Republicans looking to carry President Trump's 'America First' momentum into the post-Trump era are excitedly eyeing Fox News host Tucker Carlson for a 2024 run.

According to Politico, "Republican strategists, conservative commentators, and former Trump campaign and administration officials are buzzing about Carlson as the next-generation leader of Donald Trump’s movement — with many believing he would be an immediate frontrunner in a Republican primary."

Sixteen prominent Republicans interviewed by POLITICO said there’s an emerging consensus in the GOP that the 51-year-old Carlson would be formidable if he were to run. Some strategists aligned with other potential candidates are convinced he will enter the race and detect the outlines of a stump speech in Carlson’s recent Fox monologues. Others, particularly those who know him well, are skeptical that he would leave his prime-time TV gig.

"Let me put it this way: If Biden wins and Tucker decided to run, he’d be the nominee," said former Trump aide Sam Nunberg - though Nunberg also doesn't think Carlson will run because he's "so disgusted with politicians."

Carlson commands the largest audience of any cable news host in history according to ratings released this week - while Carlson clips on Fox News' YouTube channel have racked up more than 60 million views, according to the report.

To put it simply, Tucker tells the truth and will call out bullshit on both sides of the aisle. He also frequently treads headfirst into subject matter like few, if any, of his media peers.

On Monday, Carlson took Republican Senator Mike Braun to task, calling him out over Braun's reform of the Qualified Immunity Act - which would expose police officers to greater liability in civil lawsuits.

When Braun tried to argue that he needed to appease Sen. Chuck Schumer (D-NY), Carlson shot back: "Who controls the Senate? I thought Republicans controlled the Senate. So you're taking your cues from Chuck Schumer [and] saying, 'He might criticize me, therefore I have to pass a law that makes it easier to sue police'?"

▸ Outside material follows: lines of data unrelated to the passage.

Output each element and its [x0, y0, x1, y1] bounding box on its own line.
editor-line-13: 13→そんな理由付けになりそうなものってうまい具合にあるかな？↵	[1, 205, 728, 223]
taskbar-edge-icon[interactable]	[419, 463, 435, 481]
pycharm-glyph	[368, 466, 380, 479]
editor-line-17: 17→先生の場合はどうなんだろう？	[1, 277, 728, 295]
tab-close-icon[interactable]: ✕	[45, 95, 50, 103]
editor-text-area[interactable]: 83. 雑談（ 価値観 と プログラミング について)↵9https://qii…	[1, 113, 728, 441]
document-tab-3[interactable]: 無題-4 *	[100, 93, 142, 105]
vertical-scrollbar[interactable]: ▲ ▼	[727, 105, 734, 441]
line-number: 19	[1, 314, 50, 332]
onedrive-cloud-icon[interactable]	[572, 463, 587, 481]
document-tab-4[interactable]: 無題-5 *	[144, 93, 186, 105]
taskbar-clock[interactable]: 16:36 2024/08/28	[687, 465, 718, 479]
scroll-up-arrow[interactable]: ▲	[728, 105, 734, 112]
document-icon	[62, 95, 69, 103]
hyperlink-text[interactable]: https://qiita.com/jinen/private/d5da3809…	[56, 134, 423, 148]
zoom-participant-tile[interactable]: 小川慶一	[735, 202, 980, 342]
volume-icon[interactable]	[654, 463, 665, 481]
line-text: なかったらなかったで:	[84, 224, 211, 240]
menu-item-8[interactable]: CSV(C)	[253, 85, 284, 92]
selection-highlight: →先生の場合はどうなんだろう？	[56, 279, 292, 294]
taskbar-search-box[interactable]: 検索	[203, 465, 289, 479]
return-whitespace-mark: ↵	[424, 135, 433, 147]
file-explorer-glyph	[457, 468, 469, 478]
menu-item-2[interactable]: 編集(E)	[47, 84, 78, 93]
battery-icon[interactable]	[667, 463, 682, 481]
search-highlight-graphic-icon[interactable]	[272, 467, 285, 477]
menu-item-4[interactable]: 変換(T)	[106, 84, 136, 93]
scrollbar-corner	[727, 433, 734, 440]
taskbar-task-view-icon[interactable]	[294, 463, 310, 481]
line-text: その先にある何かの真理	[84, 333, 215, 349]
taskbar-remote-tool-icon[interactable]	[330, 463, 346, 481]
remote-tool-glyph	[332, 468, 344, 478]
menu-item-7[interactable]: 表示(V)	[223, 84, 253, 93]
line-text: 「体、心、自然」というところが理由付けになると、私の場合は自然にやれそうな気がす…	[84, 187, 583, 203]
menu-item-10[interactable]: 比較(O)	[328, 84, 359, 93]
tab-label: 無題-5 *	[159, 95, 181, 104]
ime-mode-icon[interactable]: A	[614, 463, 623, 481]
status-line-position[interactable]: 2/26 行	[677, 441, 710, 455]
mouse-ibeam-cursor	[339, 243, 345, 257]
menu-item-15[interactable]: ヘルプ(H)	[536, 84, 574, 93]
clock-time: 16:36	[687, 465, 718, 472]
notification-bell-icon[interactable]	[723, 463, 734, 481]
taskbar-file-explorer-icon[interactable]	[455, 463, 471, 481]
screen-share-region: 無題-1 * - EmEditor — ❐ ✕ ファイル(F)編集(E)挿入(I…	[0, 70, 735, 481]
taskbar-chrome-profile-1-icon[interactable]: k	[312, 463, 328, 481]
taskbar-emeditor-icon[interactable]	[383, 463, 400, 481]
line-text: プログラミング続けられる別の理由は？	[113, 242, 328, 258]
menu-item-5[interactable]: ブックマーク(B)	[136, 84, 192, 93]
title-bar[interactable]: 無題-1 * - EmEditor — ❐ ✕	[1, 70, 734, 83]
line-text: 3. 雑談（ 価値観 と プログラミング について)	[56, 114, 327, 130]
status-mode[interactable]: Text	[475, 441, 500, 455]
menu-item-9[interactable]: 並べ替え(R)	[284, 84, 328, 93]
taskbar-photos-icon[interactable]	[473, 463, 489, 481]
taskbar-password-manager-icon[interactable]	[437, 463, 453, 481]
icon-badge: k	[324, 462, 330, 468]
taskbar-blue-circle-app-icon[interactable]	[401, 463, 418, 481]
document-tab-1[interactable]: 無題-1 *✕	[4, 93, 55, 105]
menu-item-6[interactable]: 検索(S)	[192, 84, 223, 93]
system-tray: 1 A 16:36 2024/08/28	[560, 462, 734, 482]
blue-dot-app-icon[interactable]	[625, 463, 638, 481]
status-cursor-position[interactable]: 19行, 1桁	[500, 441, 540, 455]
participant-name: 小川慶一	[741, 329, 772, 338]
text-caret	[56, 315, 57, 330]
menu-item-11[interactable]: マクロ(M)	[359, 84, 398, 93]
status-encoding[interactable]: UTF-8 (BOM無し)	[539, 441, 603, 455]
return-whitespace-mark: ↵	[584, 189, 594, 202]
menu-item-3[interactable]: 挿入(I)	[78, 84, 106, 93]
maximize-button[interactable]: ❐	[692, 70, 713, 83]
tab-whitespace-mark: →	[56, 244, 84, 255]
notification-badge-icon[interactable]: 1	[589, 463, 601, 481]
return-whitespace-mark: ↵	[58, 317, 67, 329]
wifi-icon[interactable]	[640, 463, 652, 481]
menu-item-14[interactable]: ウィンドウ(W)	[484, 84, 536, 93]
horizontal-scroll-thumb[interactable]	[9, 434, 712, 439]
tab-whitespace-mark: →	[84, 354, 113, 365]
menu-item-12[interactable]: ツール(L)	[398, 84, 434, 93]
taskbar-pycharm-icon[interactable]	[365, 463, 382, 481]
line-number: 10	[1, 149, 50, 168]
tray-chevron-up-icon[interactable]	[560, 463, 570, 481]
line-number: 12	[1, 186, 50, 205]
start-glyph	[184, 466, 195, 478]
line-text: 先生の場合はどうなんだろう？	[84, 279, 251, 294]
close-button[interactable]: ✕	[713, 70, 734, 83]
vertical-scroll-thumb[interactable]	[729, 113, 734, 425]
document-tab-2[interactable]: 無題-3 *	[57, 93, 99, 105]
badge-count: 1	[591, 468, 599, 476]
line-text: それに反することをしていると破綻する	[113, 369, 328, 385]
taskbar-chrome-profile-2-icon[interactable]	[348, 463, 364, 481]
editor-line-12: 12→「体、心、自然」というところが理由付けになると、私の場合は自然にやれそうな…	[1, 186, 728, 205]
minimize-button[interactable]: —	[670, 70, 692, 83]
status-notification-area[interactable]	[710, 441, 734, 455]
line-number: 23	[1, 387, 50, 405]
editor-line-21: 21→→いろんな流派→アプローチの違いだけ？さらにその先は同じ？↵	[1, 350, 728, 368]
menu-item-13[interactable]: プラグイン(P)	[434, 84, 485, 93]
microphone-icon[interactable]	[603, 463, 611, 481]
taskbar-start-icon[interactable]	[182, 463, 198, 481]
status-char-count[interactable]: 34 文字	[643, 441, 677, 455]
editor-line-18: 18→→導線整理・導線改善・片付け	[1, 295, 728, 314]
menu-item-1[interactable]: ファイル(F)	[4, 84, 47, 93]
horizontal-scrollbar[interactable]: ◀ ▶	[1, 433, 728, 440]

Braun stammered his way through the rest of the interview as Carlson continued to land verbal jabs:

Can Tucker convert his massive following into votes? 

"There is at the very least a significant faction within the Republican Party that [Carlson] has a huge stake in and arguably leadership over," said Rich Lowry, editor of the National Review and Politico columnist.

"If he has political ambitions, he has an opening. He has a following and a taste for controversy. He’s smart, quick on his feet and personable. Political experience matters less than it once did."